Individual talents have stood out over the years. Kiefer Sutherland has done it all, from character acting to currently bringing hangdog intensity to 24, but Young Guns doesn't do him much justice. He's not really given a character to play, but a type. 'Doc' Skurlock is the nice guy to Estevez's crazy guy, and Lou Diamond Phillips is the dime store Indian (complete with fortune cookie wisdom), and Casey Siemaszko
well, Casey wasn't as good looking as the other boys, so he might as well be hanging a noose around his neck the whole time, or a sign reading 'EXPENDABLE.'
But the plot: New Mexico in 1878 circa 1988, Billy the Kid forms his gang of bank robbers and gunmen after their father figure (Stamp) is blown away by a sadistic rancher (Palance). The rest of the movie follows our boys' trip across the desert, stopping for romance and bloodletting along the way, until they can finally empty some hot lead into the bad guy.

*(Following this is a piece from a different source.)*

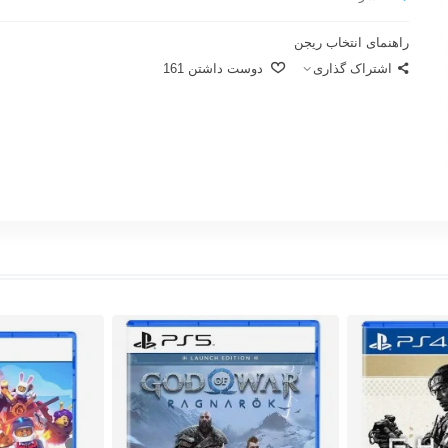
راهنمای انتخاب ریجن
اشتراک گذاری
دوست داشتن
161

And somehow, they get misconstrued as heroes along the way. Underneath the killing machines are good wholesome boys. Kind of like Rambo
and kind of like Oliver North, come to think of it.

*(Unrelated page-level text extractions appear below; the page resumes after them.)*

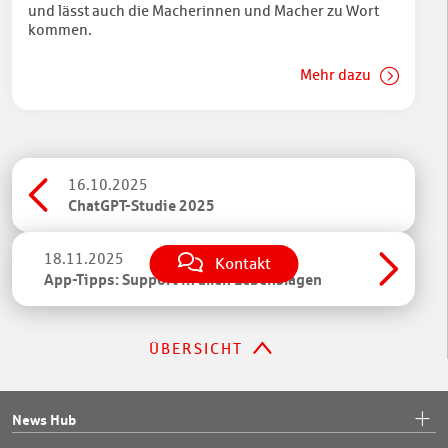
und lässt auch die Macherinnen und Macher zu Wort
kommen.
Mehr dazu
16.10.2025
ChatGPT-Studie 2025
18.11.2025
Kontakt
App-Tipps: Support in allen Lebenslagen
ÜBERSICHT
News Hub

God, what is it about the 80s? The cheap score in movies like Young Guns is so lousy, it's embarrassing to think we tolerated that crap when I was in high school. And you don't have to be a John Ford purist to admit that the movie doesn't follow the rhythms, pacing, textures, and American spirit of the westerns (or even the 'kill em all' moment-to-moment bloodletting of Sam Peckinpah). Young Guns is really Brat Pack Goes West, which means it's about a fad. And that fad is over, and now we look back on it and say, 'What the hell were they (we) thinking?' I can only presume the commercial pop rock of Britney Spears/Mandy Moore/Justin Timberlake (all involved in movie deals) will go down the same sour, embarrassing path.

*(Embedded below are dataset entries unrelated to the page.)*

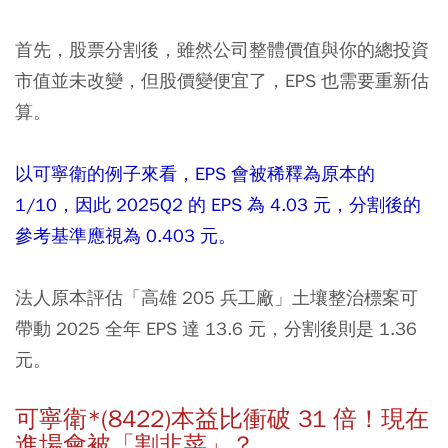
首先，股票分割後，雖然公司整體價值與你的總投資
市值並未改變，但股價變便宜了，EPS 也需要重新估
算。
以可寧衛的例子來看，EPS 會被稀釋為原本的
1/10，因此 2025Q2 的 EPS 為 4.03 元，分割後的
參考基準應視為 0.403 元。
法人原本評估「高雄 205 兵工廠」土壤整治標案可
帶動 2025 全年 EPS 達 13.6 元，分割後則是 1.36
元。
可寧衛*(8422)本益比衝破 31 倍！現在
進場會被「割韭菜」？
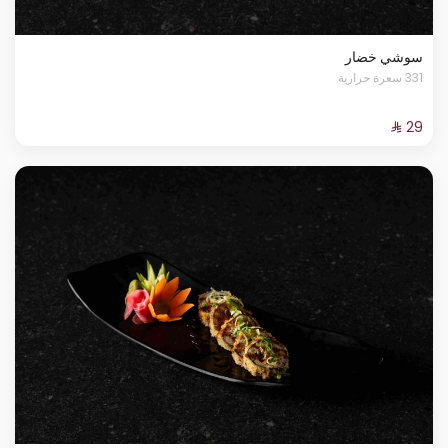
سوشي خضار
331 سعرة حرارية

As for whether there's any doubt left that we don't want it, we don't need it, and we're sick of the thought of western stories stupefied down for our generation, I give you the box office disaster American Outlaws. There are side pleasures to be found, though, in going back and reliving the bad parts of the 80s. A rental of Young Guns lets us know that at least we're out of Reaganomics and the movies it spawned (now we're suffering through The Burning Bush, American Idol, Joe Millionaire, and lots of sequels). But a note to kitsch fans: Jon Bon Jovi's 'Blaze of Glory' doesn't figure into the original Young Guns
that was reserved for Young Guns II.